Le clash remonte à la fin du mois de novembre 2000. Quatre ans, presque jour pour jour. Manu Ferrera est viré de Charleroi. Quelques jours plus tard, Enzo Scifo (joueur, actionnaire et vice-président) apprend qu’il doit stopper sa carrière de footballeur. La solution coule de source : il remplace son vieux pote qu’il avait extirpé de l’école des jeunes d’Anderlecht pour lui rendre une chance en D1.

En quatre ans, l’eau a coulé sous les ponts. Ferrera (46 ans) a gagné son procès contre le Sporting. Et Scifo (38 ans) a abandonné tout ce qu’il avait au Mambourg : son training de coach, son costume de vice-président et une partie de son prestige. Les deux hommes ne se sont croisés qu’une seule fois entre-temps : en fin de saison 2000-2001, dans une ambiance de haine, quand Scifo était toujours aux commandes de Charleroi alors que Ferrera s’était recasé à Alost.
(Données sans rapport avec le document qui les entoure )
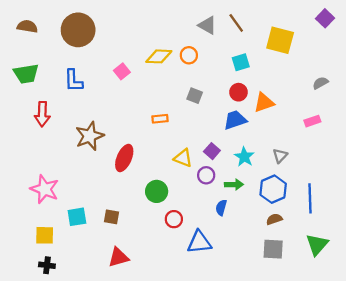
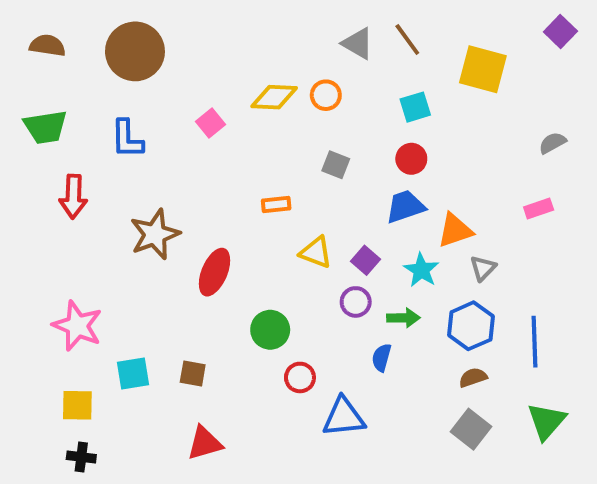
orange triangle: (264, 103) -> (455, 230), moved
yellow triangle: (183, 158) -> (316, 252), moved
gray square: (273, 249) -> (471, 429), turned 35

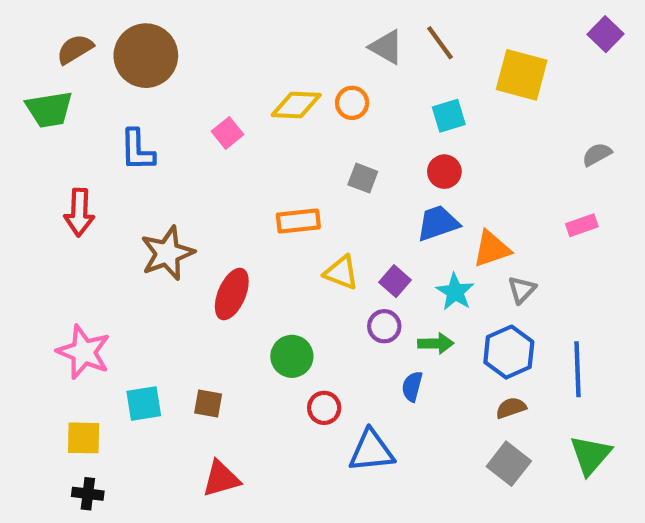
brown semicircle: (48, 45) -> (75, 49), moved, turned -40
green trapezoid: (46, 127) -> (49, 109), moved
orange rectangle: (276, 205) -> (298, 221), size x1.4

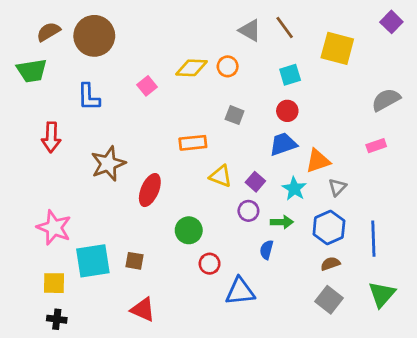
gray semicircle: (597, 154) -> (386, 100), size x1.5
cyan square: (144, 404) -> (93, 261), size x1.5
red triangle: (221, 479) -> (143, 309), turned 40

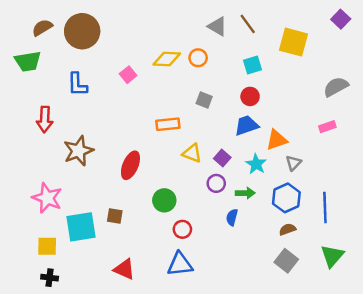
brown star: (108, 164) -> (79, 151), moved
brown square: (135, 261) -> (115, 216), moved
blue triangle: (240, 291) -> (180, 264), moved

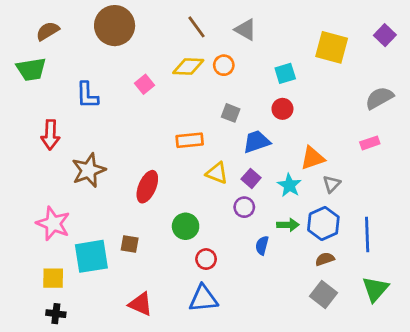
purple square: (341, 19) -> (385, 35), moved
brown line: (248, 24) -> (196, 27), moved
brown circle: (82, 31) -> (115, 26), moved
blue trapezoid: (246, 125) -> (257, 142), moved
green arrow: (245, 193) -> (288, 225), moved

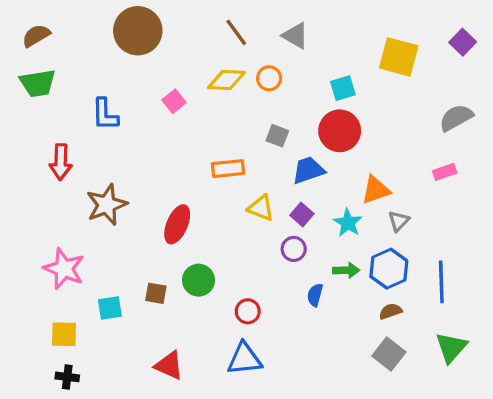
brown semicircle: (48, 31) -> (36, 36), moved
red circle: (282, 109) -> (340, 131), size x1.6
green circle: (186, 226) -> (199, 280), moved
cyan square: (91, 256) -> (110, 308), size x0.6

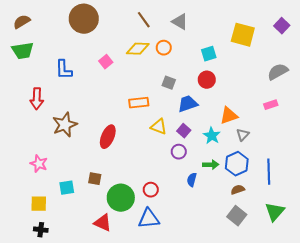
red circle: (340, 131) -> (207, 80), size x0.7
pink star: (64, 269) -> (39, 164), size x0.7
green circle: (199, 280) -> (121, 198), moved, size x1.4

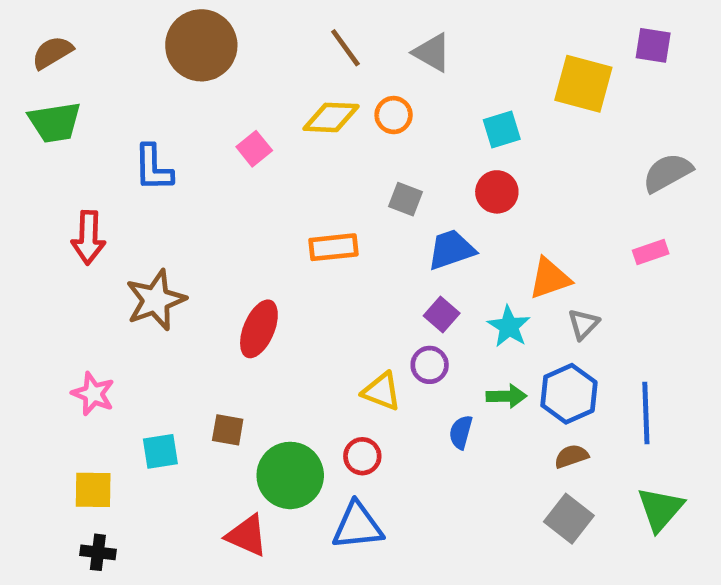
purple square: (282, 26) -> (653, 45), moved, turned -35
yellow triangle: (159, 127) -> (382, 391), moved

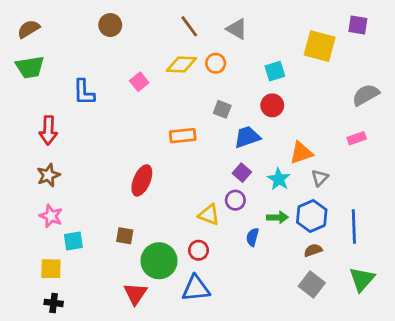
brown circle: (201, 45) -> (110, 25), size x0.6
brown star: (156, 300) -> (48, 175), moved, size x0.7
cyan square: (160, 451) -> (73, 241), moved
red triangle: (247, 536) -> (135, 294), turned 40

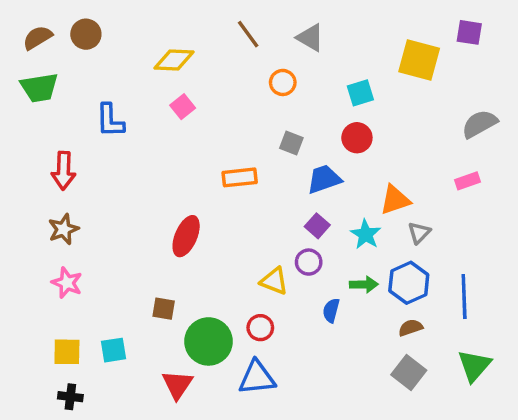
brown circle: (110, 25) -> (86, 34), moved
yellow diamond: (181, 65) -> (174, 60), moved
cyan square: (73, 241) -> (114, 350), moved

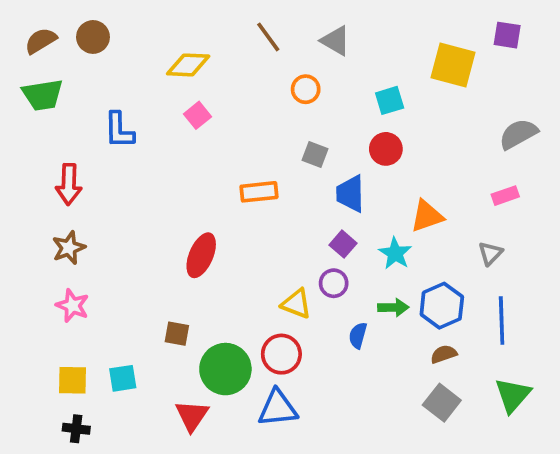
blue trapezoid: (324, 179) -> (350, 194), turned -72
gray triangle: (419, 233) -> (490, 253), moved
red circle: (260, 328) -> (281, 354), size x1.4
Ce week-end, ils vont à nouveau s’affronter, cette fois en D2 : l’ancien international est manager de Tubize alors que le frère d’Emilio est entraîneur de Courtrai. Une occasion unique de provoquer la réconciliation. Objectif atteint ? Pas tout à fait. S’ils ont accepté de se reparler pour Sport/Foot Magazine, la ranc£ur ne s’est pas dissipée.

Scifo plante la première banderille !

Enzo Scifo : Tu veux savoir ce que je te reproche ? Tu n’es pas un homme ! Je t’en veux toujours à fond. Tu as oublié tout ce que j’avais fait pour toi. Je t’avais défendu, face à Abbas Bayat, jusqu’au tout dernier moment. Jusqu’au jour où j’ai compris que sa décision était prise, que je ne pourrais plus rien faire pour toi, que tu devais partir. Nous avions mis ensemble les points sur les i, je pensais que tout était clair entre nous. Tu m’avais même confié qu’il valait sûrement mieux que tu quittes le club, vu tes gros problèmes relationnels avec Bayat. Et, si tu étais déçu, tu ne le montrais pas. Tu avais compris que je n’avais rien fait pour prendre ta place. Tu m’avais même aidé à préparer mon premier match comme coach et j’avais beaucoup apprécié. Mais tu m’as trahi un mois plus tard en me démolissant dans la presse. Je ne peux pas l’oublier.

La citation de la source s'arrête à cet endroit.